» GOAL OF THE EXERCISE:
Return every record below exactly as written, but leave out the pictures.

Dataset entries:
═══

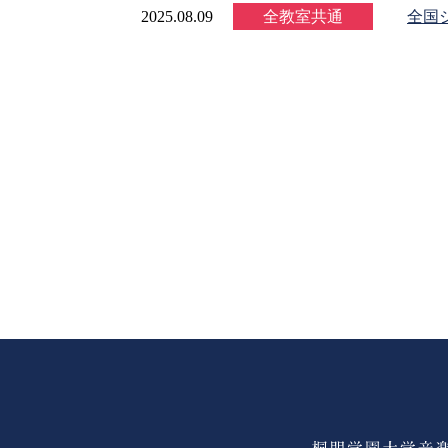
2025.08.09
全教室共通
全国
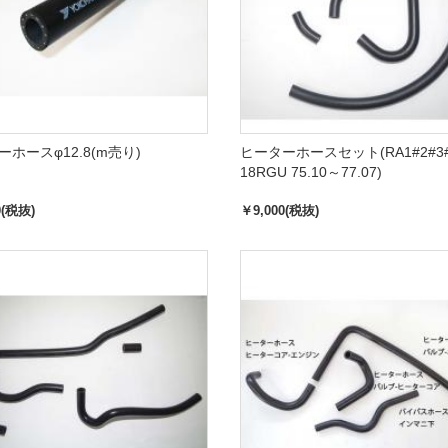
ホースφ12.8(m売り)
ヒーターホースセット(RA1#2#3
18RGU 75.10～77.07)
0(税抜)
￥9,000(税抜)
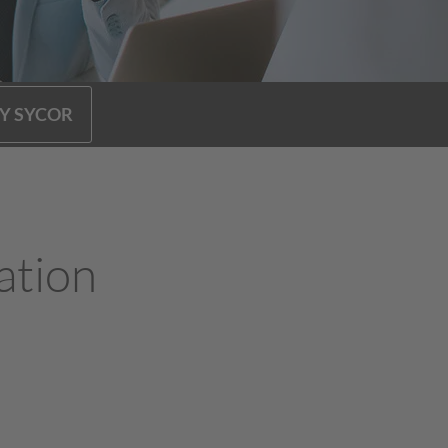
Y SYCOR
ation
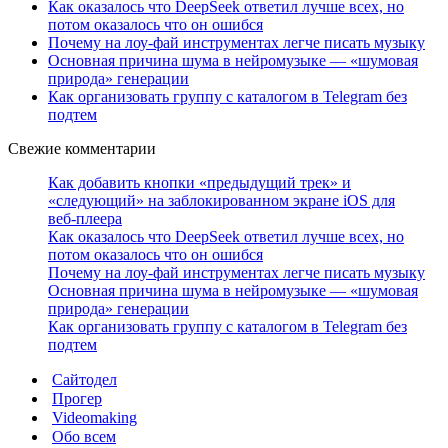
Как оказалось что DeepSeek ответил лучше всех, но
потом оказалось что он ошибся
Почему на лоу-фай инструментах легче писать музыку
Основная причина шума в нейромузыке — «шумовая
природа» генерации
Как организовать группу с каталогом в Telegram без
подтем
Свежие комментарии
Как добавить кнопки «предыдущий трек» и
«следующий» на заблокированном экране iOS для
веб‑плеера
Как оказалось что DeepSeek ответил лучше всех, но
потом оказалось что он ошибся
Почему на лоу-фай инструментах легче писать музыку
Основная причина шума в нейромузыке — «шумовая
природа» генерации
Как организовать группу с каталогом в Telegram без
подтем
Сайтодел
Прогер
Videomaking
Обо всем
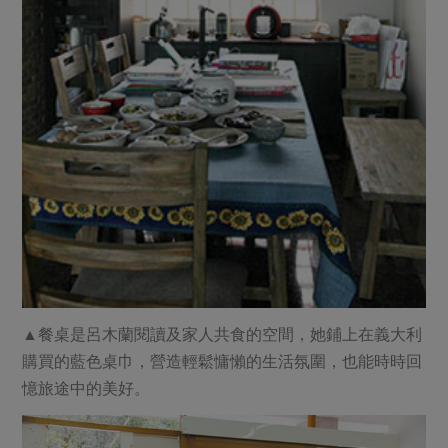
▲餐桌是呂木蘭閱讀及家人共食的空間，她鋪上在義大利
購買的藍色桌巾，營造輕鬆慵懶的生活氛圍，也能時時回
憶旅途中的美好。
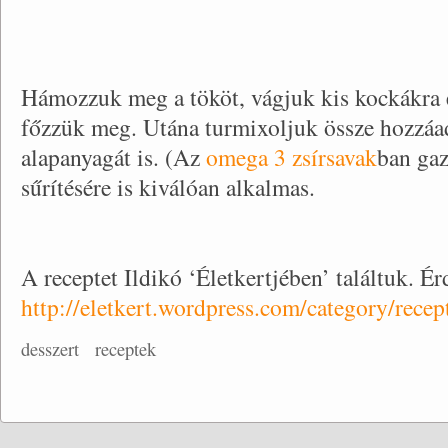
Hámozzuk meg a tököt, vágjuk kis kockákra 
főzzük meg. Utána turmixoljuk össze hozzáad
alapanyagát is. (Az
omega 3 zsírsavak
ban gaz
sűrítésére is kiválóan alkalmas.
A receptet Ildikó ‘Életkertjében’ találtuk. É
http://eletkert.wordpress.com/category/recep
desszert
receptek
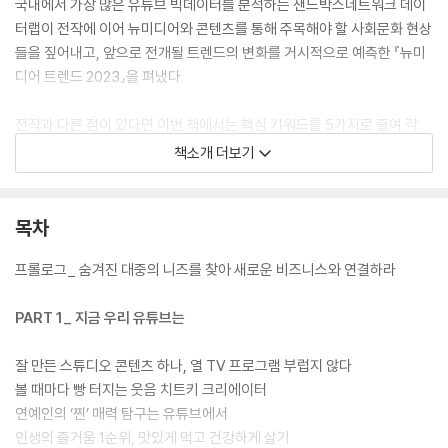
국내에서 가장 많은 유튜브 빅데이터를 분석하는 샌드박스네트워크 데이
터랩이 전작에 이어 뉴미디어와 콘텐츠를 통해 주목해야 할 사회문화 현상
들을 짚어내고, 앞으로 전개될 트렌드의 변화를 거시적으로 예측한 『뉴미
디어 트렌드 2023』을 펴냈다.
전작과 다른 점이 있다면 이번 책에서는 핵심 키워드를 5가지로 줄여 각
주제마다 더 깊이 있는 내용을 담고자 했다는 점이다. 여기에는 이유가 있
책소개 더보기
다. 전 세계적으로 물가가 치솟고 경기 침체가 예고되는 최근과 같은 상황
에서는 트렌드 또한 역동적으로 드러나지 않고 수면 아래에서 움직이는 경
향이 크기 때문이다. 즉, 지금은 단발적으로 여러 개의 키워드를 훑기보다
목차
는 각 주제들을 밀도 있게 살펴보면서 현상 이면에 깔린 변화의 맥락을 읽
어내는 것이 더 중요해진 시대라고 할 수 있다.
프롤로그_ 숨겨진 대중의 니즈를 찾아 새로운 비즈니스와 연결하라
트렌드가 잠잠할 때는 그 아래에 숨겨진 ‘대중의 니즈’가 무엇인지에 주목
PART 1_ 지금 우리 유튜브는
해야 한다. 아직 모습을 드러내지 않은 그 욕망과 니즈들이 다시 경기가 활
성화되면 가장 먼저 폭발하며 새로운 시장을 만들어낼 테니 말이다. 메가
잘 만든 스튜디오 콘텐츠 하나, 열 TV 프로그램 부럽지 않다
트렌드의 출발점이 되는 뉴미디어와 콘텐츠가 아주 좋은 힌트다. 이 책을
볼 때마다 빵 터지는 웃음 치트키 크리에이터
통해 그러한 변화의 흐름을 누구보다 먼저 읽어낼 수 있을 것이다.
연예인의 ‘찐’ 매력 탐구는 유튜브에서
인생의 즐거움 1순위, 맛있게 먹고 건강하게 살기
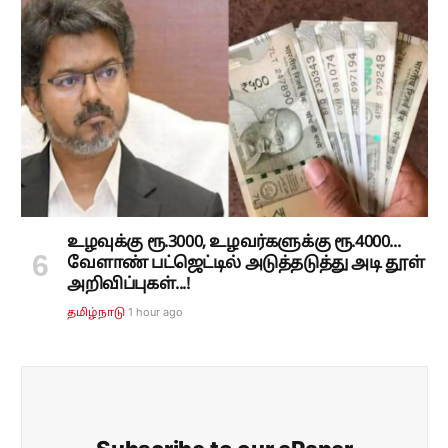
உழவுக்கு ரூ.3000, உழவர்களுக்கு ரூ.4000...
வேளாண் பட்ஜெட்டில் அடுத்தடுத்து அடி தூள்
அறிவிப்புகள்...!
1 hour ago
தமிழ்நாடு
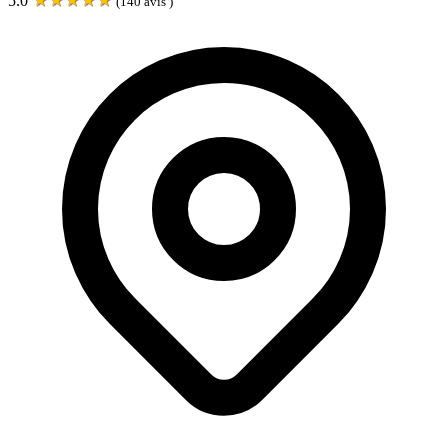
5.0
(
140
avis )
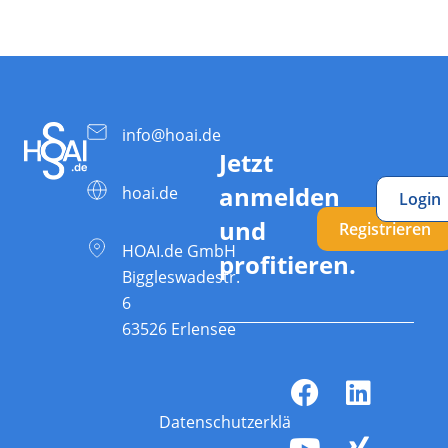
info@hoai.de
Jetzt
anmelden
hoai.de
Login
und
Registrieren
HOAI.de GmbH
profitieren.
Biggleswadestr.
6
63526 Erlensee
Datenschutzerklärung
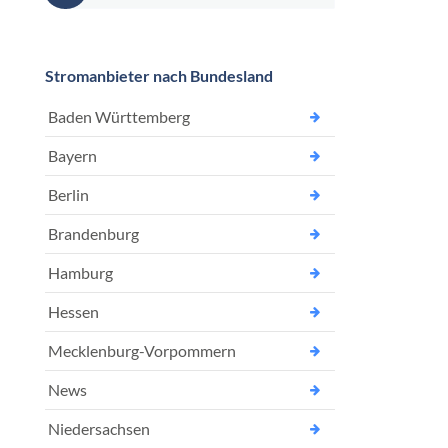
Stromanbieter nach Bundesland
Baden Württemberg
Bayern
Berlin
Brandenburg
Hamburg
Hessen
Mecklenburg-Vorpommern
News
Niedersachsen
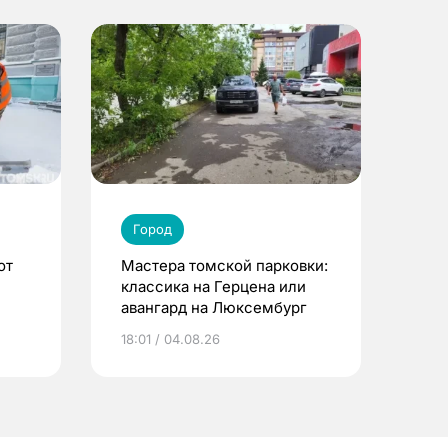
Город
от
Мастера томской парковки:
классика на Герцена или
авангард на Люксембург
18:01 / 04.08.26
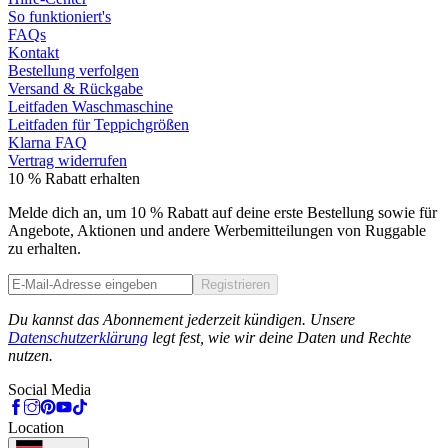
So funktioniert's
FAQs
Kontakt
Bestellung verfolgen
Versand & Rückgabe
Leitfaden Waschmaschine
Leitfaden für Teppichgrößen
Klarna FAQ
Vertrag widerrufen
10 % Rabatt erhalten
Melde dich an, um 10 % Rabatt auf deine erste Bestellung sowie für
Angebote, Aktionen und andere Werbemitteilungen von Ruggable
zu erhalten.
Registrieren
Phone
Du kannst das Abonnement jederzeit kündigen. Unsere
Datenschutzerklärung
legt fest, wie wir deine Daten und Rechte
nutzen.
Social Media
Location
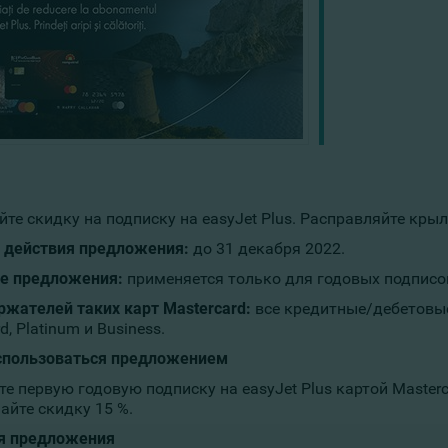
те скидку на подписку на easyJet Plus. Расправляйте крыл
 действия предложения:
до 31 декабря 2022.
е предложения:
применяется только для годовых подписо
ржателей таких карт Mastercard
:
все кредитные/дебетовые
d, Platinum и Business.
спользоваться предложением
те первую годовую подписку на easyJet Plus картой Master
айте скидку 15 %.
я предложения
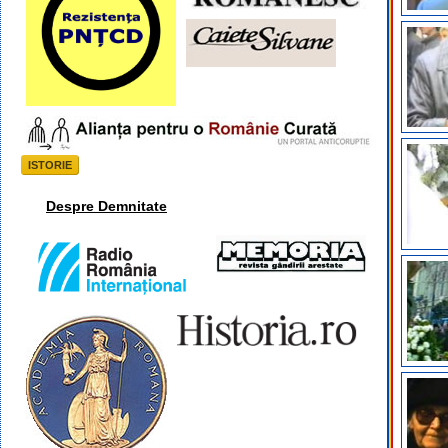
ISTORIE
Despre Demnitate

═══

» SOLUTION TO THE EXERCISE:
2025.08.09
全教室共通
全国
ホースφ12.8(m売り)
ヒーターホースセット(RA1#2#3
18RGU 75.10～77.07)
0(税抜)
￥9,000(税抜)
Y SYCOR
ation
Как оказалось что DeepSeek ответил лучше всех, но
потом оказалось что он ошибся
Почему на лоу-фай инструментах легче писать музыку
Основная причина шума в нейромузыке — «шумовая
природа» генерации
Как организовать группу с каталогом в Telegram без
подтем
Свежие комментарии
Как добавить кнопки «предыдущий трек» и
«следующий» на заблокированном экране iOS для
веб‑плеера
Как оказалось что DeepSeek ответил лучше всех, но
потом оказалось что он ошибся
Почему на лоу-фай инструментах легче писать музыку
Основная причина шума в нейромузыке — «шумовая
природа» генерации
Как организовать группу с каталогом в Telegram без
подтем
Сайтодел
Прогер
Videomaking
Обо всем
▲餐桌是呂木蘭閱讀及家人共食的空間，她鋪上在義大利
購買的藍色桌巾，營造輕鬆慵懶的生活氛圍，也能時時回
憶旅途中的美好。
Hámozzuk meg a tököt, vágjuk kis kockákra 
főzzük meg. Utána turmixoljuk össze hozzáad
alapanyagát is. (Az
omega 3 zsírsavak
ban gaz
sűrítésére is kiválóan alkalmas.
A receptet Ildikó ‘Életkertjében’ találtuk. É
http://eletkert.wordpress.com/category/recep
desszert
receptek
국내에서 가장 많은 유튜브 빅데이터를 분석하는 샌드박스네트워크 데이
터랩이 전작에 이어 뉴미디어와 콘텐츠를 통해 주목해야 할 사회문화 현상
들을 짚어내고, 앞으로 전개될 트렌드의 변화를 거시적으로 예측한 『뉴미
디어 트렌드 2023』을 펴냈다.
전작과 다른 점이 있다면 이번 책에서는 핵심 키워드를 5가지로 줄여 각
주제마다 더 깊이 있는 내용을 담고자 했다는 점이다. 여기에는 이유가 있
책소개 더보기
다. 전 세계적으로 물가가 치솟고 경기 침체가 예고되는 최근과 같은 상황
에서는 트렌드 또한 역동적으로 드러나지 않고 수면 아래에서 움직이는 경
향이 크기 때문이다. 즉, 지금은 단발적으로 여러 개의 키워드를 훑기보다
목차
는 각 주제들을 밀도 있게 살펴보면서 현상 이면에 깔린 변화의 맥락을 읽
어내는 것이 더 중요해진 시대라고 할 수 있다.
프롤로그_ 숨겨진 대중의 니즈를 찾아 새로운 비즈니스와 연결하라
트렌드가 잠잠할 때는 그 아래에 숨겨진 ‘대중의 니즈’가 무엇인지에 주목
PART 1_ 지금 우리 유튜브는
해야 한다. 아직 모습을 드러내지 않은 그 욕망과 니즈들이 다시 경기가 활
성화되면 가장 먼저 폭발하며 새로운 시장을 만들어낼 테니 말이다. 메가
잘 만든 스튜디오 콘텐츠 하나, 열 TV 프로그램 부럽지 않다
트렌드의 출발점이 되는 뉴미디어와 콘텐츠가 아주 좋은 힌트다. 이 책을
볼 때마다 빵 터지는 웃음 치트키 크리에이터
통해 그러한 변화의 흐름을 누구보다 먼저 읽어낼 수 있을 것이다.
연예인의 ‘찐’ 매력 탐구는 유튜브에서
인생의 즐거움 1순위, 맛있게 먹고 건강하게 살기
உழவுக்கு ரூ.3000, உழவர்களுக்கு ரூ.4000...
வேளாண் பட்ஜெட்டில் அடுத்தடுத்து அடி தூள்
அறிவிப்புகள்...!
1 hour ago
தமிழ்நாடு
5.0
(
140
avis )
info@hoai.de
Jetzt
anmelden
hoai.de
Login
und
Registrieren
HOAI.de GmbH
profitieren.
Biggleswadestr.
6
63526 Erlensee
Datenschutzerklärung
Stromanbieter nach Bundesland
Baden Württemberg
Bayern
Berlin
Brandenburg
Hamburg
Hessen
Mecklenburg-Vorpommern
News
Niedersachsen
Город
от
Мастера томской парковки:
классика на Герцена или
авангард на Люксембург
18:01 / 04.08.26
So funktioniert's
FAQs
Kontakt
Bestellung verfolgen
Versand & Rückgabe
Leitfaden Waschmaschine
Leitfaden für Teppichgrößen
Klarna FAQ
Vertrag widerrufen
10 % Rabatt erhalten
Melde dich an, um 10 % Rabatt auf deine erste Bestellung sowie für
Angebote, Aktionen und andere Werbemitteilungen von Ruggable
zu erhalten.
Registrieren
Phone
Du kannst das Abonnement jederzeit kündigen. Unsere
Datenschutzerklärung
legt fest, wie wir deine Daten und Rechte
nutzen.
Social Media
Location
те скидку на подписку на easyJet Plus. Расправляйте крыл
 действия предложения:
до 31 декабря 2022.
е предложения:
применяется только для годовых подписо
ржателей таких карт Mastercard
:
все кредитные/дебетовые
d, Platinum и Business.
спользоваться предложением
те первую годовую подписку на easyJet Plus картой Master
айте скидку 15 %.
я предложения
ISTORIE
Despre Demnitate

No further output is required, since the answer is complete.